[Page images and extracted text]
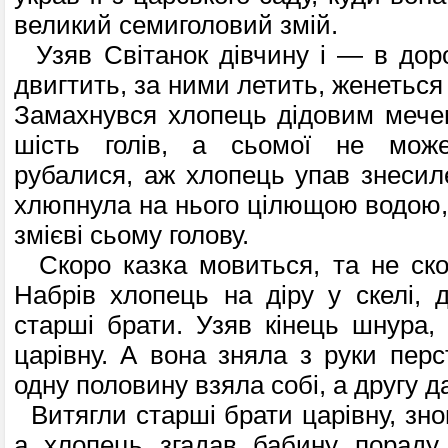
великий семиголовий змій.
Узяв Світанок дівчину і — в доро
двигтить, за ними летить, женеться
Замахнувся хлопець дідовим мече
шість голів, а сьомої не може
рубалися, аж хлопець упав знесиле
хлюпнула на нього цілющою водою, 
змієві сьому голову.
Скоро казка мовиться, та не ско
Набрів хлопець на діру у скелі, 
старші брати. Узяв кінець шнура, 
царівну. А вона зняла з руки перс
одну половину взяла собі, а другу д
Витягли старші брати царівну, зно
а хлопець згадав бабину пораду,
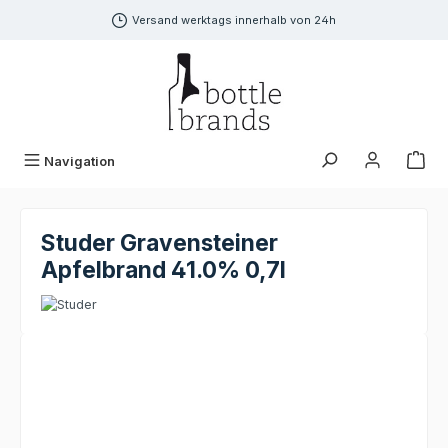
alt springen
Versand werktags innerhalb von 24h
Navigation
Studer Gravensteiner
Apfelbrand 41.0% 0,7l
Bildergalerie überspringen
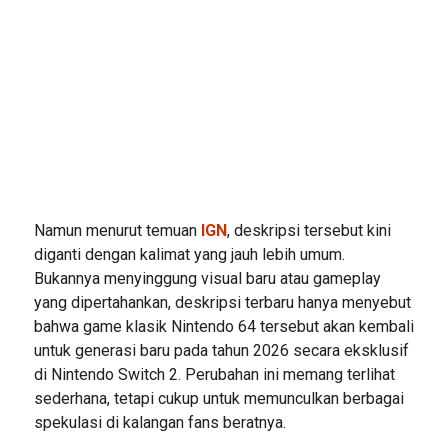
Namun menurut temuan
IGN
, deskripsi tersebut kini
diganti dengan kalimat yang jauh lebih umum.
Bukannya menyinggung visual baru atau gameplay
yang dipertahankan, deskripsi terbaru hanya menyebut
bahwa game klasik Nintendo 64 tersebut akan kembali
untuk generasi baru pada tahun 2026 secara eksklusif
di Nintendo Switch 2. Perubahan ini memang terlihat
sederhana, tetapi cukup untuk memunculkan berbagai
spekulasi di kalangan fans beratnya.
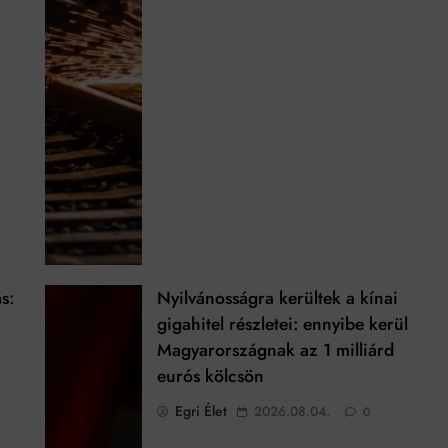
s:
Nyilvánosságra kerültek a kínai
gigahitel részletei: ennyibe kerül
Magyarországnak az 1 milliárd
eurós kölcsön
Egri Élet
2026.08.04.
0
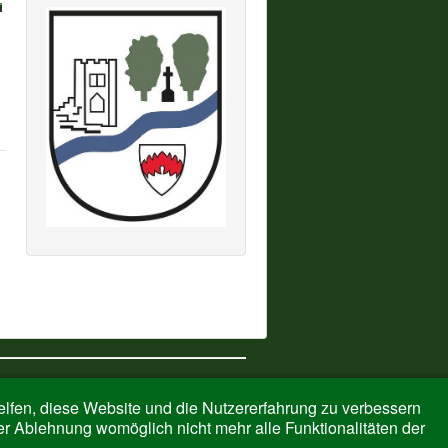
Nach oben
helfen, diese Website und die Nutzererfahrung zu verbessern
er Ablehnung womöglich nicht mehr alle Funktionalitäten der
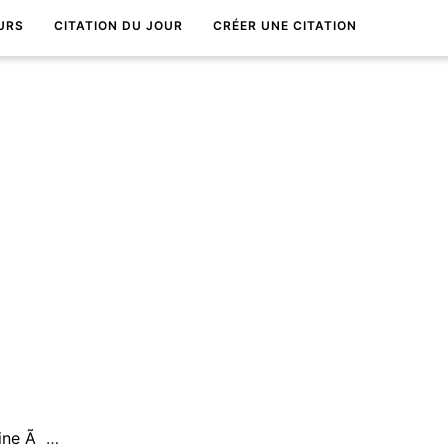
URS
CITATION DU JOUR
CRÉER UNE CITATION
La vie est une sorte de machine Ã voyager dans le temps.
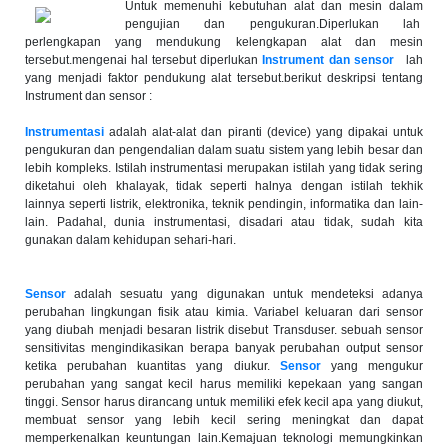
Untuk memenuhi kebutuhan alat dan mesin dalam
pengujian dan pengukuran.Diperlukan lah
perlengkapan yang mendukung kelengkapan alat dan mesin
tersebut.mengenai hal tersebut diperlukan
Instrument dan sensor
lah
yang menjadi faktor pendukung alat tersebut.berikut deskripsi tentang
Instrument dan sensor :
Instrumentasi
adalah alat-alat dan piranti (device) yang dipakai untuk
pengukuran dan pengendalian dalam suatu sistem yang lebih besar dan
lebih kompleks. Istilah instrumentasi merupakan istilah yang tidak sering
diketahui oleh khalayak, tidak seperti halnya dengan istilah tekhik
lainnya seperti listrik, elektronika, teknik pendingin, informatika dan lain-
lain. Padahal, dunia instrumentasi, disadari atau tidak, sudah kita
gunakan dalam kehidupan sehari-hari.
Sensor
adalah sesuatu yang digunakan untuk mendeteksi adanya
perubahan lingkungan fisik atau kimia. Variabel keluaran dari sensor
yang diubah menjadi besaran listrik disebut Transduser. sebuah sensor
sensitivitas mengindikasikan berapa banyak perubahan output sensor
ketika perubahan kuantitas yang diukur.
Sensor
yang mengukur
perubahan yang sangat kecil harus memiliki kepekaan yang sangan
tinggi. Sensor harus dirancang untuk memiliki efek kecil apa yang diukut,
membuat sensor yang lebih kecil sering meningkat dan dapat
memperkenalkan keuntungan lain.Kemajuan teknologi memungkinkan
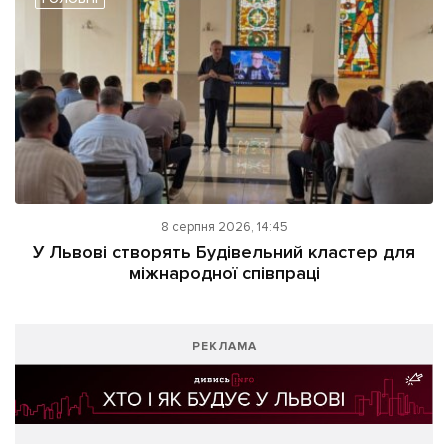
8 серпня 2026, 14:45
У Львові створять Будівельний кластер для
міжнародної співпраці
РЕКЛАМА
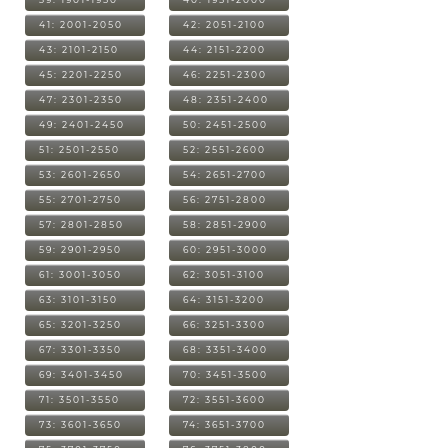
41: 2001-2050
42: 2051-2100
43: 2101-2150
44: 2151-2200
45: 2201-2250
46: 2251-2300
47: 2301-2350
48: 2351-2400
49: 2401-2450
50: 2451-2500
51: 2501-2550
52: 2551-2600
53: 2601-2650
54: 2651-2700
55: 2701-2750
56: 2751-2800
57: 2801-2850
58: 2851-2900
59: 2901-2950
60: 2951-3000
61: 3001-3050
62: 3051-3100
63: 3101-3150
64: 3151-3200
65: 3201-3250
66: 3251-3300
67: 3301-3350
68: 3351-3400
69: 3401-3450
70: 3451-3500
71: 3501-3550
72: 3551-3600
73: 3601-3650
74: 3651-3700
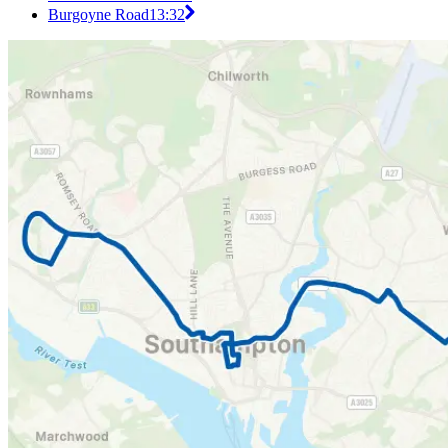
Burgoyne Road
13:32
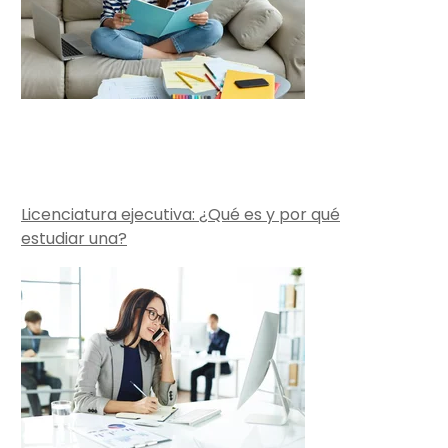
Licenciatura ejecutiva: ¿Qué es y por qué
estudiar una?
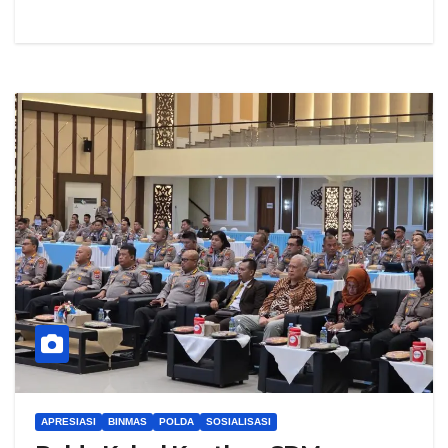
APRESIASI
BINMAS
POLDA
SOSIALISASI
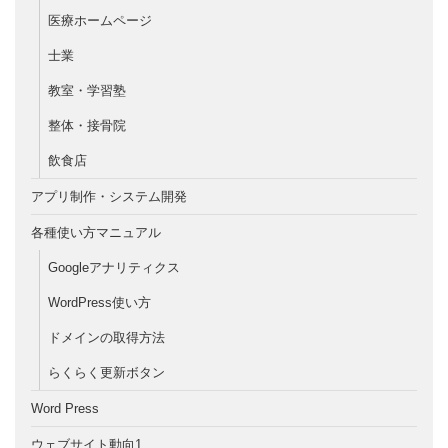
医療ホームページ
士業
教室・学習塾
整体・接骨院
飲食店
アプリ制作・システム開発
各種使い方マニュアル
Googleアナリティクス
WordPress使い方
ドメインの取得方法
らくらく更新ボタン
Word Press
ウェブサイト動向1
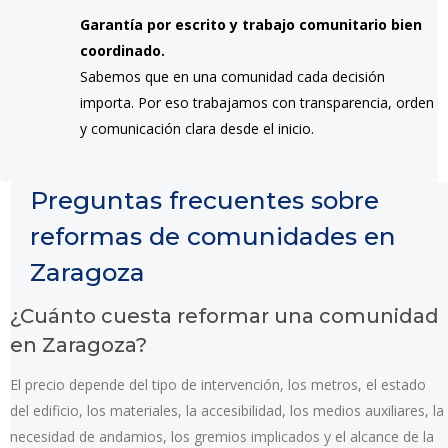
Garantía por escrito y trabajo comunitario bien
coordinado.
Sabemos que en una comunidad cada decisión
importa. Por eso trabajamos con transparencia, orden
y comunicación clara desde el inicio.
Preguntas frecuentes sobre
reformas de comunidades en
Zaragoza
¿Cuánto cuesta reformar una comunidad
en Zaragoza?
El precio depende del tipo de intervención, los metros, el estado
del edificio, los materiales, la accesibilidad, los medios auxiliares, la
necesidad de andamios, los gremios implicados y el alcance de la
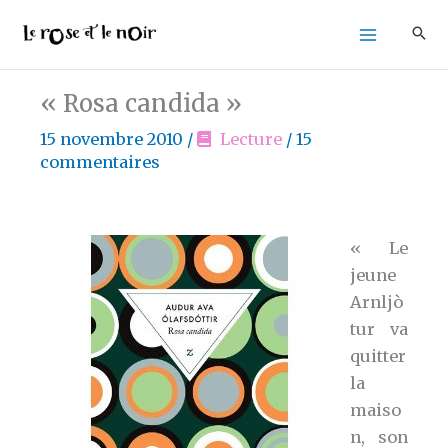
Aller
au
contenu
« Rosa candida »
15 novembre 2010
/
Lecture
/
15
commentaires
« Le
jeune
Arnljò
tur va
quitter
la
maiso
n, son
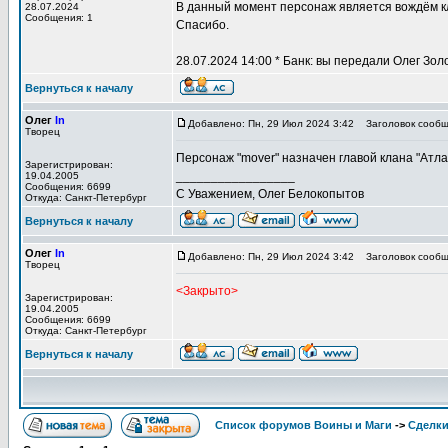
В данный момент персонаж является вождём 
28.07.2024
Сообщения: 1
Спасибо.
28.07.2024 14:00 * Банк: вы передали Олег Зол
Вернуться к началу
Олег
In
Добавлено: Пн, 29 Июл 2024 3:42
Заголовок сообщ
Творец
Персонаж "mover" назначен главой клана "Атл
Зарегистрирован:
_________________
19.04.2005
Сообщения: 6699
С Уважением, Олег Белокопытов
Откуда: Санкт-Петербург
Вернуться к началу
Олег
In
Добавлено: Пн, 29 Июл 2024 3:42
Заголовок сообщ
Творец
<Закрыто>
Зарегистрирован:
19.04.2005
Сообщения: 6699
Откуда: Санкт-Петербург
Вернуться к началу
Список форумов Воины и Маги
->
Сделк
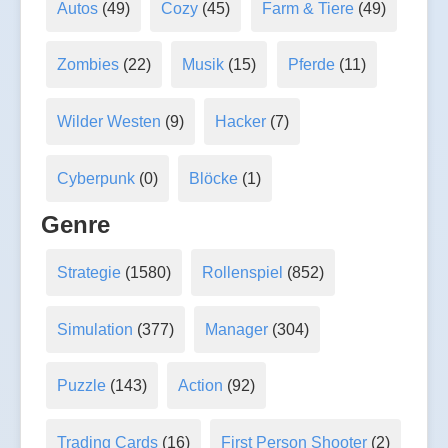
Autos
(49)
Cozy
(45)
Farm & Tiere
(49)
Zombies
(22)
Musik
(15)
Pferde
(11)
Wilder Westen
(9)
Hacker
(7)
Cyberpunk
(0)
Blöcke
(1)
Genre
Strategie
(1580)
Rollenspiel
(852)
Simulation
(377)
Manager
(304)
Puzzle
(143)
Action
(92)
Trading Cards
(16)
First Person Shooter
(2)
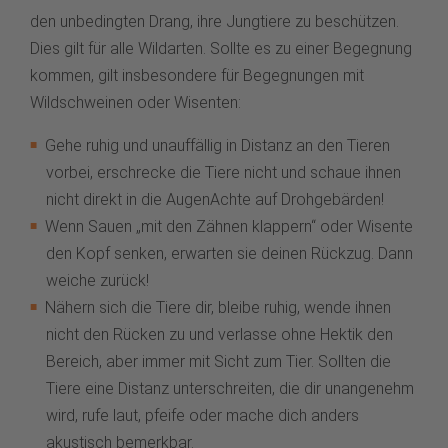
den unbedingten Drang, ihre Jungtiere zu beschützen.
Dies gilt für alle Wildarten. Sollte es zu einer Begegnung
kommen, gilt insbesondere für Begegnungen mit
Wildschweinen oder Wisenten:
Gehe ruhig und unauffällig in Distanz an den Tieren
vorbei, erschrecke die Tiere nicht und schaue ihnen
nicht direkt in die AugenAchte auf Drohgebärden!
Wenn Sauen „mit den Zähnen klappern“ oder Wisente
den Kopf senken, erwarten sie deinen Rückzug. Dann
weiche zurück!
Nähern sich die Tiere dir, bleibe ruhig, wende ihnen
nicht den Rücken zu und verlasse ohne Hektik den
Bereich, aber immer mit Sicht zum Tier. Sollten die
Tiere eine Distanz unterschreiten, die dir unangenehm
wird, rufe laut, pfeife oder mache dich anders
akustisch bemerkbar.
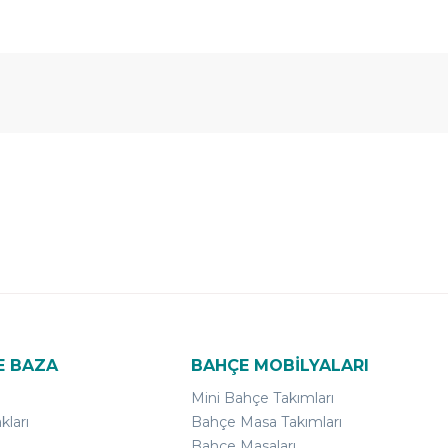
E BAZA
BAHÇE MOBİLYALARI
Mini Bahçe Takımları
kları
Bahçe Masa Takımları
Bahçe Masaları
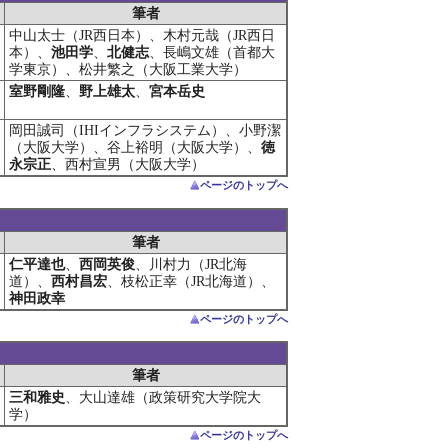
筆者
中山太士（JR西日本）、木村元哉（JR西日
本）、
池田学
、
北健志
、長嶋文雄（首都大
学東京）、松井繁之（大阪工業大学）
室野剛隆
、
野上雄太
、
宮本岳史
岡田誠司（IHIインフラシステム）、小野潔
（大阪大学）、谷上裕明（大阪大学）、
徳
永宗正
、西村宣男（大阪大学）
ページのトップへ
筆者
仁平達也
、
西岡英俊
、川村力（JR北海
道）、
西村昌宏
、枝松正幸（JR北海道）、
神田政幸
ページのトップへ
筆者
三和雅史
、大山達雄（政策研究大学院大
学）
ページのトップへ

> [Problem description]: Within the entries above, the lines from the one containing "Bukannya menyinggung visual" through the one containing "perubahan yang sangat" are to be transcribed exactly, ends included, pictures excluded.

> [Answer for the task]:
Bukannya menyinggung visual baru atau gameplay
yang dipertahankan, deskripsi terbaru hanya menyebut
bahwa game klasik Nintendo 64 tersebut akan kembali
untuk generasi baru pada tahun 2026 secara eksklusif
di Nintendo Switch 2. Perubahan ini memang terlihat
sederhana, tetapi cukup untuk memunculkan berbagai
spekulasi di kalangan fans beratnya.
s:
Nyilvánosságra kerültek a kínai
gigahitel részletei: ennyibe kerül
Magyarországnak az 1 milliárd
eurós kölcsön
Egri Élet
2026.08.04.
0
Nach oben
helfen, diese Website und die Nutzererfahrung zu verbessern
er Ablehnung womöglich nicht mehr alle Funktionalitäten der
URS
CITATION DU JOUR
CRÉER UNE CITATION
La vie est une sorte de machine Ã voyager dans le temps.
Untuk memenuhi kebutuhan alat dan mesin dalam
pengujian dan pengukuran.Diperlukan lah
perlengkapan yang mendukung kelengkapan alat dan mesin
tersebut.mengenai hal tersebut diperlukan
Instrument dan sensor
lah
yang menjadi faktor pendukung alat tersebut.berikut deskripsi tentang
Instrument dan sensor :
Instrumentasi
adalah alat-alat dan piranti (device) yang dipakai untuk
pengukuran dan pengendalian dalam suatu sistem yang lebih besar dan
lebih kompleks. Istilah instrumentasi merupakan istilah yang tidak sering
diketahui oleh khalayak, tidak seperti halnya dengan istilah tekhik
lainnya seperti listrik, elektronika, teknik pendingin, informatika dan lain-
lain. Padahal, dunia instrumentasi, disadari atau tidak, sudah kita
gunakan dalam kehidupan sehari-hari.
Sensor
adalah sesuatu yang digunakan untuk mendeteksi adanya
perubahan lingkungan fisik atau kimia. Variabel keluaran dari sensor
yang diubah menjadi besaran listrik disebut Transduser. sebuah sensor
sensitivitas mengindikasikan berapa banyak perubahan output sensor
ketika perubahan kuantitas yang diukur.
Sensor
yang mengukur
perubahan yang sangat kecil harus memiliki kepekaan yang sangan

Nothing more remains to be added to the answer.